Work instructions. Starting at the line that contains "Заказать звонок" and ending at the line that contains "Присадочные прутки", the lines below are to be given again exactly, with nothing added.

[Extracted page text data]

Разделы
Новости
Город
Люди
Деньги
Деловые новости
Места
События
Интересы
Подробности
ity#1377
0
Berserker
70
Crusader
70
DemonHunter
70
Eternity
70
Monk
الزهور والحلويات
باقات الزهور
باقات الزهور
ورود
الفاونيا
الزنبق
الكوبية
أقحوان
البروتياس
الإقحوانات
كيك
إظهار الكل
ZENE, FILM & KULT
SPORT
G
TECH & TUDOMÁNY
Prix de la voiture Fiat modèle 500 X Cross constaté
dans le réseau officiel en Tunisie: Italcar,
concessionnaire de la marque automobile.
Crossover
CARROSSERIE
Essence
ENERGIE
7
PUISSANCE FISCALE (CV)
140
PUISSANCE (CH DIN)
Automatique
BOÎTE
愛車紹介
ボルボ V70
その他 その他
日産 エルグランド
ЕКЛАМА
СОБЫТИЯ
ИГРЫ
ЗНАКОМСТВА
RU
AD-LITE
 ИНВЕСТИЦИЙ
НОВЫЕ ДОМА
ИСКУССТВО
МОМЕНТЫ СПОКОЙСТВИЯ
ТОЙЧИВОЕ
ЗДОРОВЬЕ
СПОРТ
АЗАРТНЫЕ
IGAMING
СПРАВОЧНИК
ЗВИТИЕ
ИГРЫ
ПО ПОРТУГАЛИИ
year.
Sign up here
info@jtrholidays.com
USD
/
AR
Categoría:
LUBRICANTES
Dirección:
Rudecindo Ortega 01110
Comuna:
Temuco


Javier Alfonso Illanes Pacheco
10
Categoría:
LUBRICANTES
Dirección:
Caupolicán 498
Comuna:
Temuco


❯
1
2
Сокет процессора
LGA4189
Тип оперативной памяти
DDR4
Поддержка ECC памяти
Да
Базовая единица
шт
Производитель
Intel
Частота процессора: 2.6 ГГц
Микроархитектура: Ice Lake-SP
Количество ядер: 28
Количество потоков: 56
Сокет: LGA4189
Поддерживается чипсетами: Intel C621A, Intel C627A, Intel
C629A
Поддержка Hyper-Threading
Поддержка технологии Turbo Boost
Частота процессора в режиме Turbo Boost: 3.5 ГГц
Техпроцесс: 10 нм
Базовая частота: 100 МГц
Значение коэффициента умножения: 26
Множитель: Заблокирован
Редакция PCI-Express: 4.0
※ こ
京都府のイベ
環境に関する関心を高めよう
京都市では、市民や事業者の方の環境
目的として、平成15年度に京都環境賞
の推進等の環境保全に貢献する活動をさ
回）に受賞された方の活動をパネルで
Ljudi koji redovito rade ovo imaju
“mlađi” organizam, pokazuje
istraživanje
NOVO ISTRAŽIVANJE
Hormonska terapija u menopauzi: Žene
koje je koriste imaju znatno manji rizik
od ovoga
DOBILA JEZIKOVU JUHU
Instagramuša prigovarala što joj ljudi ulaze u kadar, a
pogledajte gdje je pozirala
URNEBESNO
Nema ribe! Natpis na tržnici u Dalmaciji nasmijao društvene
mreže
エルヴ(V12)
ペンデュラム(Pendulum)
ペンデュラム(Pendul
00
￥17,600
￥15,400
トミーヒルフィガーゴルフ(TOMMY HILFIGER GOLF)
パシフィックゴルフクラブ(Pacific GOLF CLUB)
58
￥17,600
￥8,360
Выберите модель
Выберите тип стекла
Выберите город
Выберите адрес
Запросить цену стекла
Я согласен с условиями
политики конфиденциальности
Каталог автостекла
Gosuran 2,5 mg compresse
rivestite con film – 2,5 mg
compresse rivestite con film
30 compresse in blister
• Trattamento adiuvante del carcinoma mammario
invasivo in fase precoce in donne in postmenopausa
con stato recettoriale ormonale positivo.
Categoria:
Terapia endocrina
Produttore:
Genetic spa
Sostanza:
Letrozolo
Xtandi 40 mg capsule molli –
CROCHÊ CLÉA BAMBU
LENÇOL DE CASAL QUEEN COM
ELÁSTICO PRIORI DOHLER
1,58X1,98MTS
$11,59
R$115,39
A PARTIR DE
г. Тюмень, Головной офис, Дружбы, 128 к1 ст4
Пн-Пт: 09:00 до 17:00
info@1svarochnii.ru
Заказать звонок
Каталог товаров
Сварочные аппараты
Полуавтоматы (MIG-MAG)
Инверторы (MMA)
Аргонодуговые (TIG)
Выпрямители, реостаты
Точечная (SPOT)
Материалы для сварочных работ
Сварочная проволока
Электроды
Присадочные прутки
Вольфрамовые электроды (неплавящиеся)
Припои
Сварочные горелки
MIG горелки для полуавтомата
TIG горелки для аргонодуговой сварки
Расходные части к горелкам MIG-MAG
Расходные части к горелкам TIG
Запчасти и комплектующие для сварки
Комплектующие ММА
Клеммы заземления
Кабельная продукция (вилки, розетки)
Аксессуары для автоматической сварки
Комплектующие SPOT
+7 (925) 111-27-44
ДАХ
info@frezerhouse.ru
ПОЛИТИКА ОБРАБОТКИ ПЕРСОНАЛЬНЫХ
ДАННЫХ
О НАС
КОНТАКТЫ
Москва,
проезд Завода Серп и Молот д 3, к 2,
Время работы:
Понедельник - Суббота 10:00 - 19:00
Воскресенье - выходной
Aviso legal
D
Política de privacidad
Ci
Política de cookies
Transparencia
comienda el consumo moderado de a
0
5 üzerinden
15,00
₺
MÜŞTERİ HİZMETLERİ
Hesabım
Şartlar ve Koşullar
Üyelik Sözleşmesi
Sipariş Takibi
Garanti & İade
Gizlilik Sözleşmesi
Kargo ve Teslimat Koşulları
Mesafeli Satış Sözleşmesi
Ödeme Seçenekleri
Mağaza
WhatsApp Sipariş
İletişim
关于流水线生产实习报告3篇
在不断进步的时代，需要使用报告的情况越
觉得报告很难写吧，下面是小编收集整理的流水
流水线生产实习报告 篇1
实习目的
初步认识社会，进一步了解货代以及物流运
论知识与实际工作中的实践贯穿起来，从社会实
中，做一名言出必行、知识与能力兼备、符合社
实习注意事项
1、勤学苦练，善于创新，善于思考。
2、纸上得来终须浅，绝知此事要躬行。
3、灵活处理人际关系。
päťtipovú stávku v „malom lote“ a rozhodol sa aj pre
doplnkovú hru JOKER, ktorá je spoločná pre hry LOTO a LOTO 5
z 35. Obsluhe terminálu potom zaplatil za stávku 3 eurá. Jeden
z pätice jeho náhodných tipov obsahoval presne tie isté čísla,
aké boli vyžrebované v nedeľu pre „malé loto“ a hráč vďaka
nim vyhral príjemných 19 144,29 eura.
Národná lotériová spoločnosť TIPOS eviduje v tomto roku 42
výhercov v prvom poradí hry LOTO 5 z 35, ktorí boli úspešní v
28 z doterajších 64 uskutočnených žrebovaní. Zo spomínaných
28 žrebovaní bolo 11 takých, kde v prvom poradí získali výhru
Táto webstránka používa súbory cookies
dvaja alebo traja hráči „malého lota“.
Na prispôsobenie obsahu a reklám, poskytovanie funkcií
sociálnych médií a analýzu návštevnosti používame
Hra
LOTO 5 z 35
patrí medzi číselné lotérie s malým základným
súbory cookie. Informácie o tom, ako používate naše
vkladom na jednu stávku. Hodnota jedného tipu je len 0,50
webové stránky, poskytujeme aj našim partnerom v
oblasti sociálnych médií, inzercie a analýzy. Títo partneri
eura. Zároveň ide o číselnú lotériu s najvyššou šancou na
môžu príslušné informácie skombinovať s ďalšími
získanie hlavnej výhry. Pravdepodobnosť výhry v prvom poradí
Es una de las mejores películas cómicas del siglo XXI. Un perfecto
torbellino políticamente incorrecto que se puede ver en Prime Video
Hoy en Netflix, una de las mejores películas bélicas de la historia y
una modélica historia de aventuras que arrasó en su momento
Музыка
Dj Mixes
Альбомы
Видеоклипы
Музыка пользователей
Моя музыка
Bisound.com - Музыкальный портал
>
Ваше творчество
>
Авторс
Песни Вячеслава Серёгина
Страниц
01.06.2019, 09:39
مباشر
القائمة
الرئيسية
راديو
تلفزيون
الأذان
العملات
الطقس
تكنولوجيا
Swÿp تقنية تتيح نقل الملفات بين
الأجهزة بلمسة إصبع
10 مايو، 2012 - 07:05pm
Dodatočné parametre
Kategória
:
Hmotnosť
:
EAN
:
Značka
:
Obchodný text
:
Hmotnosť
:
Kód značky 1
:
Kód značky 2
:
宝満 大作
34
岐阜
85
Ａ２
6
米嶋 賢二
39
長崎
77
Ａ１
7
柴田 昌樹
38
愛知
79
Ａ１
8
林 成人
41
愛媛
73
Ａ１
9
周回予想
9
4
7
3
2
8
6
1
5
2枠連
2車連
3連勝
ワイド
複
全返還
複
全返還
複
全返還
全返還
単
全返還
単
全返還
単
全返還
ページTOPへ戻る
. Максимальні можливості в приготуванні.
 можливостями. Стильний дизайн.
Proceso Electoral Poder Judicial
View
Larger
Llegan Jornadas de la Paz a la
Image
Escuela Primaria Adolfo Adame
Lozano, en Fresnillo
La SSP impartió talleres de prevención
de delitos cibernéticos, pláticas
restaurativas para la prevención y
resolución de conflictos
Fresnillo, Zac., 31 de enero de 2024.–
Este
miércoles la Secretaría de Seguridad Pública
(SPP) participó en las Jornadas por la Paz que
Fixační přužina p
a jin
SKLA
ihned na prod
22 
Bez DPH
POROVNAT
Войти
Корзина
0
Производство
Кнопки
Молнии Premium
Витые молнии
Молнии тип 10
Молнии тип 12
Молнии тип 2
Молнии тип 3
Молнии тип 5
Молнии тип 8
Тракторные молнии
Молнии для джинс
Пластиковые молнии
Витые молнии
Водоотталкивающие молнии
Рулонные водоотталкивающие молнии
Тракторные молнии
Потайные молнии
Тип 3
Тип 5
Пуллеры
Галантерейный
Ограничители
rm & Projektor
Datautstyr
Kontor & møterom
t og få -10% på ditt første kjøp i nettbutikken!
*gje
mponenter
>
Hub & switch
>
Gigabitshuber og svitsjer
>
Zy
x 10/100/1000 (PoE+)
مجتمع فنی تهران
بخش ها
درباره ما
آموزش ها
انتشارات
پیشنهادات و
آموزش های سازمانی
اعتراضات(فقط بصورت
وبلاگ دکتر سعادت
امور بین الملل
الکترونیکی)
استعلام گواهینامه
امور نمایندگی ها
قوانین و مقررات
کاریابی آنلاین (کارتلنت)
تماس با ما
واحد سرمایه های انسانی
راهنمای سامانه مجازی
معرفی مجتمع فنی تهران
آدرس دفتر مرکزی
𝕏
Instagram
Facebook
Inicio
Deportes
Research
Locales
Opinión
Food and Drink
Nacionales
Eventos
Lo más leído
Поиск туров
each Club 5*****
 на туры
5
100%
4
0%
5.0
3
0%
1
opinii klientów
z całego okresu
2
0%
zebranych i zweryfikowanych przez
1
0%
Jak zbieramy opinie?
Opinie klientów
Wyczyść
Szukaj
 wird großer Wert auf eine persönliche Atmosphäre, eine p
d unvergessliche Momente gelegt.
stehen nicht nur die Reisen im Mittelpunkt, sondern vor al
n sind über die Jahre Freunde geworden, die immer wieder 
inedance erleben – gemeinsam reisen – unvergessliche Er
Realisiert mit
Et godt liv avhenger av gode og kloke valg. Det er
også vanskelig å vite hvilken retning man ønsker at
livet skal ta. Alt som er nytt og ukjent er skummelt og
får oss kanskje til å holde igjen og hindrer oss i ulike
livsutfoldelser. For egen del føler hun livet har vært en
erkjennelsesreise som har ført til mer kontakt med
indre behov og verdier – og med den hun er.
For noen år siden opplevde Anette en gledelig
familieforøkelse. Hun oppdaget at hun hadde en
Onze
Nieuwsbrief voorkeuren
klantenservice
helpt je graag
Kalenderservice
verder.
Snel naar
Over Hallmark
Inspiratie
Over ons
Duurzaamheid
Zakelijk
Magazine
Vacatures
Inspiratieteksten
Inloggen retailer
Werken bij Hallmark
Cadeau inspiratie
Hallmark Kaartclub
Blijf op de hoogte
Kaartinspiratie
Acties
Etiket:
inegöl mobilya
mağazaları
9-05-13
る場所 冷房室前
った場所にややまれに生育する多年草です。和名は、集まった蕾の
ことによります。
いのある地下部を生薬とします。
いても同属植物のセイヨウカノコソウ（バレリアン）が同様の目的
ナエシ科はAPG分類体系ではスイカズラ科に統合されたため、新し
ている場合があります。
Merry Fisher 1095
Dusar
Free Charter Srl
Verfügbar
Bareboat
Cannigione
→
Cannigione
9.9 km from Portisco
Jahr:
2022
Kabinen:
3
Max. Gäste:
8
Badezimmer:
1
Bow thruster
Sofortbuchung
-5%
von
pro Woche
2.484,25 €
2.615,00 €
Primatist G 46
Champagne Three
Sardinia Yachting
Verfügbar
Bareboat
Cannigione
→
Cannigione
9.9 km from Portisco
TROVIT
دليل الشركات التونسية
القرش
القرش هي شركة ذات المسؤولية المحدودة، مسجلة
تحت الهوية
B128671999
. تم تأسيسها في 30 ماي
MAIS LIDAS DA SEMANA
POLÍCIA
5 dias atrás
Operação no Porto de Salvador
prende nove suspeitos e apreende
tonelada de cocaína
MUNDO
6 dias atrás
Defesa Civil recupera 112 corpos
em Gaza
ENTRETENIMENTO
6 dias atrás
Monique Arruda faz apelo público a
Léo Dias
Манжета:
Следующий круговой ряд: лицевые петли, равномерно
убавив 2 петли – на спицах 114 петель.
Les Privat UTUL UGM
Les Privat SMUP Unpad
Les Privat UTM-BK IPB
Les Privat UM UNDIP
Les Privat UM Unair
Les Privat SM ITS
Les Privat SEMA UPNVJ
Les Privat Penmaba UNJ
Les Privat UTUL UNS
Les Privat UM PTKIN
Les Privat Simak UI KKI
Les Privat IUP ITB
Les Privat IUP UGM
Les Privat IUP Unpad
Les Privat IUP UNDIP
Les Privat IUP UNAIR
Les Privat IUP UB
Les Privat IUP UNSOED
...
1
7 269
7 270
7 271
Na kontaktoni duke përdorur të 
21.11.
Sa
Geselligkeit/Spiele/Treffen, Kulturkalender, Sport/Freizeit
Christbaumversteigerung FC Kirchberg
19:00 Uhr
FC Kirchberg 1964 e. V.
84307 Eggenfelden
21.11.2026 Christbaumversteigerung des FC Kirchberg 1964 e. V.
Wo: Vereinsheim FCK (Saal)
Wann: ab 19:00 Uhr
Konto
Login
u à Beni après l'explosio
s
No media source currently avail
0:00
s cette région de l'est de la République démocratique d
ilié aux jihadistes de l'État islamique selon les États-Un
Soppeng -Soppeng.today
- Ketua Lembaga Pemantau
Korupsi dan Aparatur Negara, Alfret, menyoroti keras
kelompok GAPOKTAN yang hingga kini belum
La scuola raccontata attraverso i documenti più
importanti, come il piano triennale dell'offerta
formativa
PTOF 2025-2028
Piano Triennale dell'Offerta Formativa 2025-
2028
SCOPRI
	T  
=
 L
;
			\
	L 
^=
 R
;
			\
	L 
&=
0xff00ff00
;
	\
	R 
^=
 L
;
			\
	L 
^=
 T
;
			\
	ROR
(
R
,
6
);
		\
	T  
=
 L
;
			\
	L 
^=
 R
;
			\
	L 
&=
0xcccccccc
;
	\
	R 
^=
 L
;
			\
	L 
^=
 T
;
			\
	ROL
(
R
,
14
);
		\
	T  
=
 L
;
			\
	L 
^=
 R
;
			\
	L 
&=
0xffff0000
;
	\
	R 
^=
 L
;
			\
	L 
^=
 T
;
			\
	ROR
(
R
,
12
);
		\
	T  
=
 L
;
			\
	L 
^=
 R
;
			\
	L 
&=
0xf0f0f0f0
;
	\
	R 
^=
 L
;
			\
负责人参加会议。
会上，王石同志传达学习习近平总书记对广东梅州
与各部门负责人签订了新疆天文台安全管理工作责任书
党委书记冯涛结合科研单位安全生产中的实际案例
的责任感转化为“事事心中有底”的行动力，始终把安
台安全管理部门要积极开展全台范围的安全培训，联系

Solution.
Заказать звонок
Каталог товаров
Сварочные аппараты
Полуавтоматы (MIG-MAG)
Инверторы (MMA)
Аргонодуговые (TIG)
Выпрямители, реостаты
Точечная (SPOT)
Материалы для сварочных работ
Сварочная проволока
Электроды
Присадочные прутки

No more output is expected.